Policial

Bets ilegais movimentaram R$ 415 milhões e usavam loteria criada por prefeitura do RN, aponta investigação

18/06/2026

Foto: Divulgação/MPRN

 

O Ministério Público do Rio Grande do Norte (MPRN) deflagrou, nesta quinta-feira (18), a Operação Conto da Sorte, que investiga um esquema de apostas online considerado irregular e que teria movimentado centenas de milhões de reais em todo o país.

A ação aconteceu simultaneamente nos estados de Pernambuco, São Paulo e Ceará, com o cumprimento de mandados de busca e apreensão contra pessoas e empresas suspeitas de participação no esquema.

Segundo o MPRN, o grupo utilizava uma loteria municipal criada pela Prefeitura de Bodó, na região Seridó potiguar, para dar aparência de legalidade a diversas plataformas de apostas esportivas e jogos de azar na internet.

A investigação apura crimes como lavagem de dinheiro, exploração ilegal de jogos de azar, associação criminosa, induzimento à especulação e crimes contra as relações de consumo.

Como funcionava o esquema

De acordo com as investigações, os suspeitos utilizavam técnicas digitais para atrair usuários para as plataformas ilegais.

O grupo invadia sistemas de órgãos públicos e inseria códigos em páginas com domínios considerados confiáveis, como sites terminados em “.gov.br” e “.edu.br”. A estratégia fazia com que mecanismos de busca direcionassem usuários para os sites de apostas, transmitindo uma falsa sensação de credibilidade.

Movimentação milionária

As investigações apontam um crescimento patrimonial expressivo dos envolvidos.

Dados citados pelo Ministério Público mostram que as empresas ligadas ao esquema arrecadaram cerca de R$ 415 milhões em apenas dez meses de operação, gerando um repasse de aproximadamente R$ 8,3 milhões para os cofres do município de Bodó.

Além disso, uma das empresas investigadas teria registrado créditos que somam R$ 4,6 bilhões somente em 2025.

Empresas de fachada e “laranjas”

Para movimentar os recursos e esconder os verdadeiros responsáveis pelo negócio, o grupo teria criado uma rede de empresas de fachada.

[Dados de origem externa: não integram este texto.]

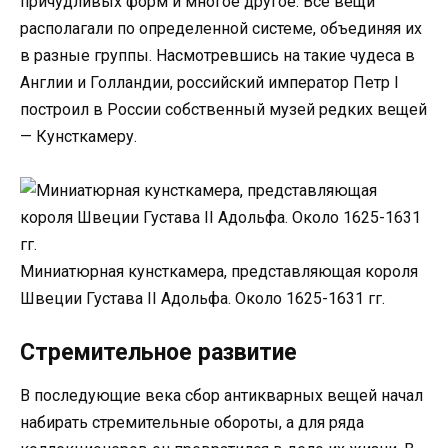
причудливых форм и многое другое. Все вещи
располагали по определенной системе, объединяя их
в разные группы. Насмотревшись на такие чудеса в
Англии и Голландии, российский император Петр I
построил в России собственный музей редких вещей
— Кунсткамеру.
Миниатюрная кунсткамера, представляющая короля
Швеции Густава II Адольфа. Около 1625-1631 гг.
Стремительное развитие
В последующие века сбор антикварных вещей начал
набирать стремительные обороты, а для ряда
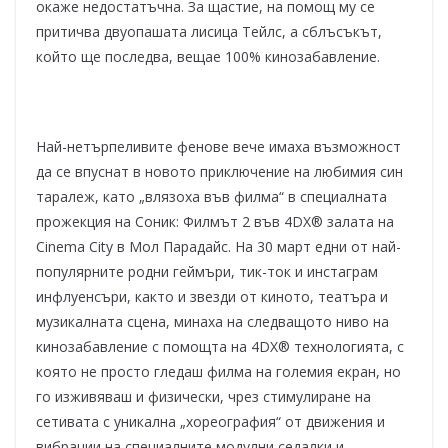
окаже недостатъчна. За щастие, на помощ му се
притичва двуопашата лисица Тейлс, а сблъсъкът,
който ще последва, вещае 100% кинозабавление.
Най-нетърпеливите фенове вече имаха възможност
да се впуснат в новото приключение на любимия син
таралеж, като „влязоха във филма“ в специалната
прожекция на Соник: Филмът 2 във 4DX® залата на
Cinema City в Мол Парадайс. На 30 март едни от най-
популярните родни геймъри, тик-ток и инстаграм
инфлуенсъри, както и звезди от киното, театъра и
музикалната сцена, минаха на следващото ниво на
кинозабавление с помощта на 4DX® технологията, с
която не просто гледаш филма на големия екран, но
го изживяваш и физически, чрез стимулиране на
сетивата с уникална „хореография“ от движения и
вибрации на специалните модулни седалки и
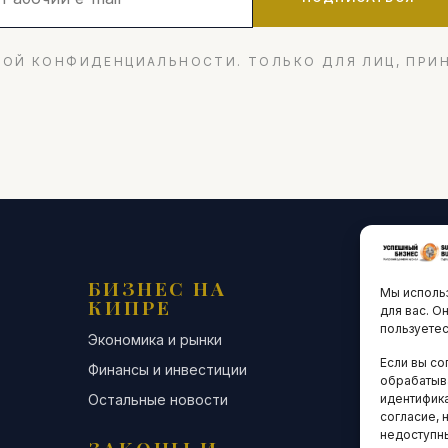
ОЙ КОНФИДЕНЦИАЛЬНОСТИ. ТОЛЬКО ДЛЯ ЛИЦ, ПРИ
БИЗНЕС НА
ТЕХНО
Мы использ
КИПРЕ
ИННО
для вас. О
пользуетес
Экономика и рынки
Стартапы и
Если вы со
Финансы и инвестиции
Цифровая э
обрабатыв
Остальные новости
Остальные 
идентифика
согласие, 
недоступн
ЗАКОНЫ И
ДЕЛОВ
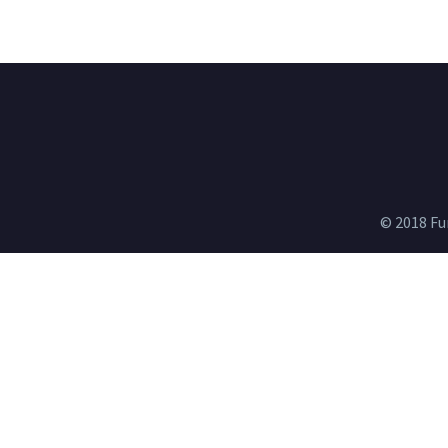
© 2018 Fu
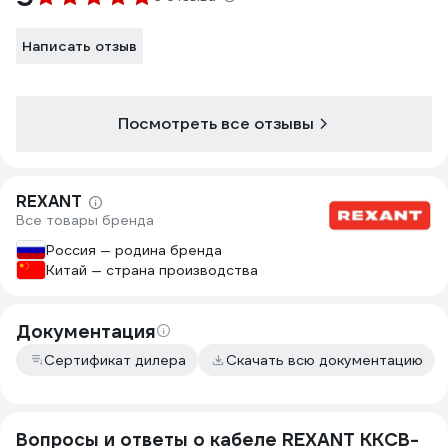
Написать отзыв
Посмотреть все отзывы
REXANT
Все товары бренда
Россия — родина бренда
Китай — страна производства
Документация
Сертификат дилера
Скачать всю документацию
Вопросы и ответы о кабеле REXANT ККСВ-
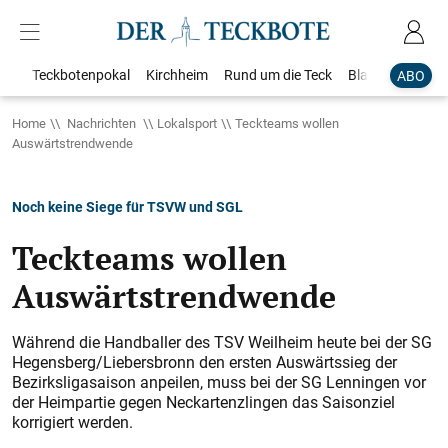
Teckbotenpokal
Kirchheim
Rund um die Teck
Blaulicht
Loka
ABO
Home
Nachrichten
Lokalsport
Teckteams wollen
Auswärtstrendwende
Noch keine Siege für TSVW und SGL
Teckteams wollen
Auswärtstrendwende
Während die Handballer des TSV Weilheim heute bei der SG
Hegensberg/Liebersbronn den ersten Auswärtssieg der
Bezirksligasaison anpeilen, muss bei der SG Lenningen vor
der Heimpartie gegen Neckartenzlingen das Saisonziel
korrigiert werden.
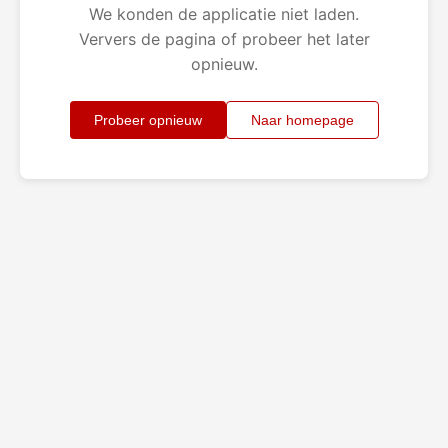
We konden de applicatie niet laden.
Ververs de pagina of probeer het later
opnieuw.
Probeer opnieuw
Naar homepage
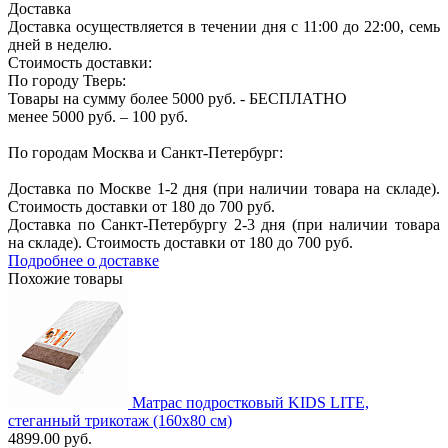
Доставка
Доставка осуществляется в течении дня с 11:00 до 22:00, семь
дней в неделю.
Стоимость доставки:
По городу Тверь:
Товары на сумму более 5000 руб. - БЕСПЛАТНО
менее 5000 руб. – 100 руб.
По городам Москва и Санкт-Петербург:
Доставка по Москве 1-2 дня (при наличии товара на складе).
Стоимость доставки от 180 до 700 руб.
Доставка по Санкт-Петербургу 2-3 дня (при наличии товара
на складе). Стоимость доставки от 180 до 700 руб.
Подробнее о доставке
Похожие товары
Матрас подростковый KIDS LITE,
стеганный трикотаж (160х80 см)
4899.00 руб.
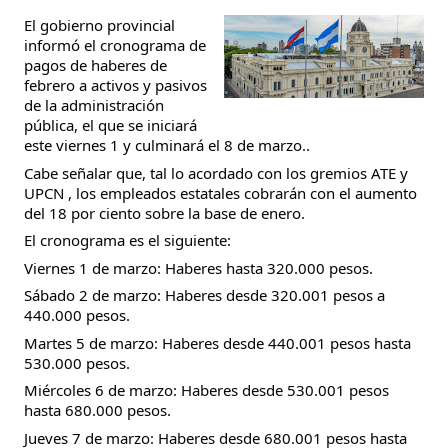
El gobierno provincial
informó el cronograma de
pagos de haberes de
febrero a activos y pasivos
de la administración
pública, el que se iniciará
este viernes 1 y culminará el 8 de marzo..
Cabe señalar que, tal lo acordado con los gremios ATE y
UPCN , los empleados estatales cobrarán con el aumento
del 18 por ciento sobre la base de enero.
El cronograma es el siguiente:
Viernes 1 de marzo: Haberes hasta 320.000 pesos.
Sábado 2 de marzo: Haberes desde 320.001 pesos a
440.000 pesos.
Martes 5 de marzo: Haberes desde 440.001 pesos hasta
530.000 pesos.
Miércoles 6 de marzo: Haberes desde 530.001 pesos
hasta 680.000 pesos.
Jueves 7 de marzo: Haberes desde 680.001 pesos hasta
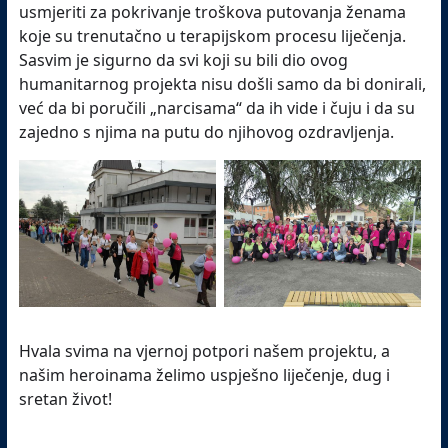
usmjeriti za pokrivanje troškova putovanja ženama
koje su trenutačno u terapijskom procesu liječenja.
Sasvim je sigurno da svi koji su bili dio ovog
humanitarnog projekta nisu došli samo da bi donirali,
već da bi poručili „narcisama“ da ih vide i čuju i da su
zajedno s njima na putu do njihovog ozdravljenja.
Hvala svima na vjernoj potpori našem projektu, a
našim heroinama želimo uspješno liječenje, dug i
sretan život!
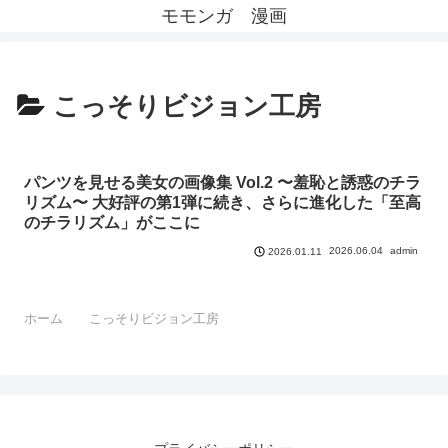
モモンガ 漫画
こっそりビジョン工房
パンツを見せる美女の画像集 Vol.2 〜羞恥と誘惑のチラ
リズム〜 大好評の第1弾に続き、さらに進化した「至高
のチラリズム」がここに
2026.06.04
admin
2026.01.11
ホーム
こっそりビジョン工房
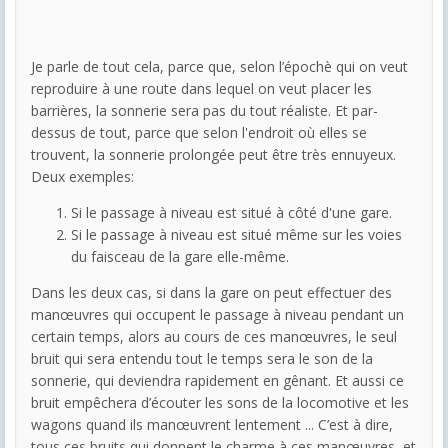
Je parle de tout cela, parce que, selon l’épochè qui on veut
reproduire à une route dans lequel on veut placer les
barrières, la sonnerie sera pas du tout réaliste. Et par-
dessus de tout, parce que selon l'endroit où elles se
trouvent, la sonnerie prolongée peut être très ennuyeux.
Deux exemples:
Si le passage à niveau est situé à côté d'une gare.
Si le passage à niveau est situé même sur les voies
du faisceau de la gare elle-même.
Dans les deux cas, si dans la gare on peut effectuer des
manœuvres qui occupent le passage à niveau pendant un
certain temps, alors au cours de ces manœuvres, le seul
bruit qui sera entendu tout le temps sera le son de la
sonnerie, qui deviendra rapidement en gênant. Et aussi ce
bruit empêchera d’écouter les sons de la locomotive et les
wagons quand ils manœuvrent lentement ... C’est à dire,
tous ces bruits qui donnent le charme à ces manœuvres, et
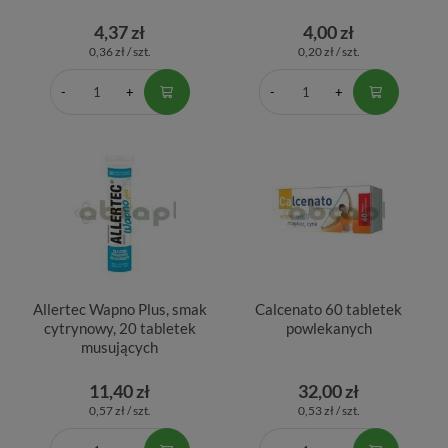
4,37 zł
4,00 zł
0,36 zł / szt.
0,20 zł / szt.
Allertec Wapno Plus, smak
Calcenato 60 tabletek
cytrynowy, 20 tabletek
powlekanych
musujących
11,40 zł
32,00 zł
0,57 zł / szt.
0,53 zł / szt.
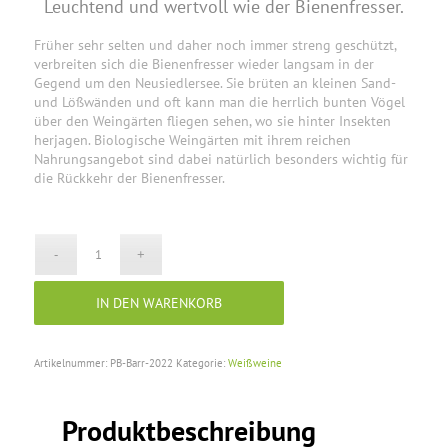
Leuchtend und wertvoll wie der Bienenfresser.
Früher sehr selten und daher noch immer streng geschützt,
verbreiten sich die Bienenfresser wieder langsam in der
Gegend um den Neusiedlersee. Sie brüten an kleinen Sand-
und Lößwänden und oft kann man die herrlich bunten Vögel
über den Weingärten fliegen sehen, wo sie hinter Insekten
herjagen. Biologische Weingärten mit ihrem reichen
Nahrungsangebot sind dabei natürlich besonders wichtig für
die Rückkehr der Bienenfresser.
IN DEN WARENKORB
Artikelnummer:
PB-Barr-2022
Kategorie:
Weißweine
Produktbeschreibung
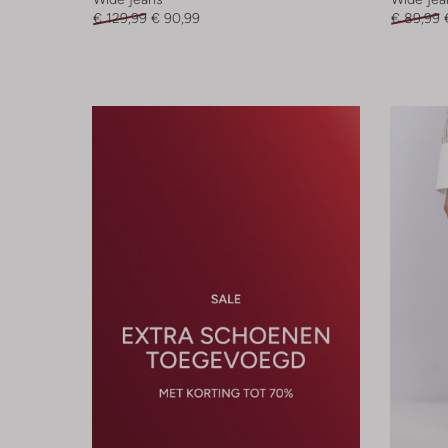
€ 129,99
€ 90,99
€ 89,99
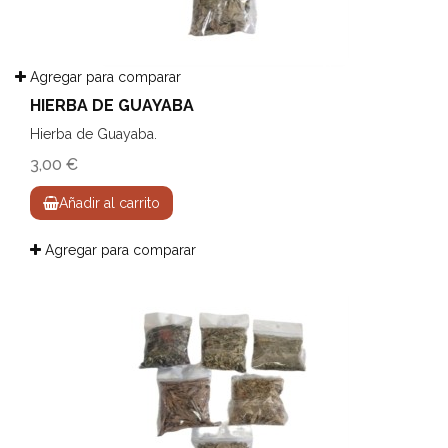
Agregar para comparar
HIERBA DE GUAYABA
Hierba de Guayaba.
3,00 €
Añadir al carrito
Agregar para comparar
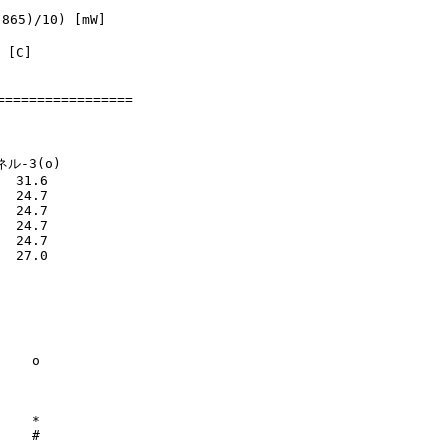
65)/10) [mW]

[C]

================

ネル-3(o)

  31.6

  24.7

  24.7

  24.7

  24.7

  27.0

    o

    *

    #
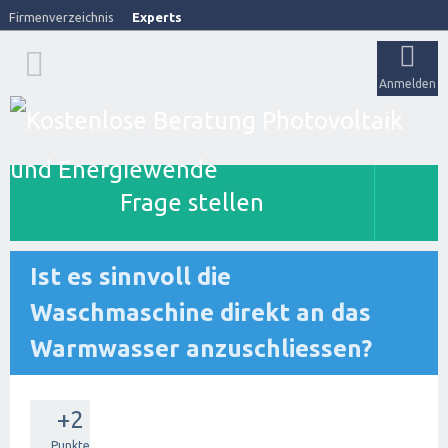
Firmenverzeichnis
Experts
Anmelden
Frage stellen
Ist es sinnvoll die
Waschmaschine direkt an das
Warmwasser anzuschliessen?
+2
Punkte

Segundo o MPRN, essas empresas eram registradas em nome de pessoas de baixa renda, beneficiários de programas sociais ou parentes dos organizadores. Mesmo com os registros empresariais baixados junto à Receita Federal, algumas continuaram movimentando recursos.

A investigação também identificou que os líderes do esquema criaram 21 empresas registradas em um mesmo endereço considerado fictício em Bodó.

Bens bloqueados

Ainda em novembro de 2025, a Justiça determinou o bloqueio de R$ 145 milhões pertencentes ao grupo investigado.

A medida incluiu bloqueio de contas bancárias, investimentos, previdência privada, veículos e imóveis dos suspeitos.

Operação em quatro estados

A Operação Conto da Sorte contou com a participação de promotores, policiais civis, policiais militares, servidores do Ministério da Fazenda e integrantes dos Ministérios Públicos do Rio Grande do Norte, Pernambuco, Ceará e São Paulo.

Ao todo, foram cumpridos mandados em imóveis residenciais e comerciais nas cidades de Recife, Caruaru e Toritama, em Pernambuco; Fortaleza, no Ceará; além de São Paulo e Iguape, no estado paulista.

As investigações continuam para identificar todos os envolvidos e o alcance do esquema.